Set down the data again word for word. Skip any pictures.
#### Collected data
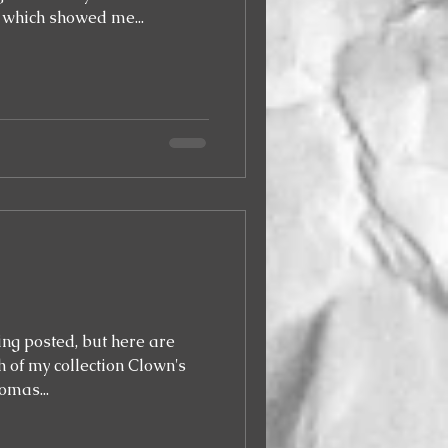
 which showed me...
eing posted, but here are
 of my collection Clown's
omas...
########
• **Response area**
 which showed me...
eing posted, but here are
 of my collection Clown's
omas...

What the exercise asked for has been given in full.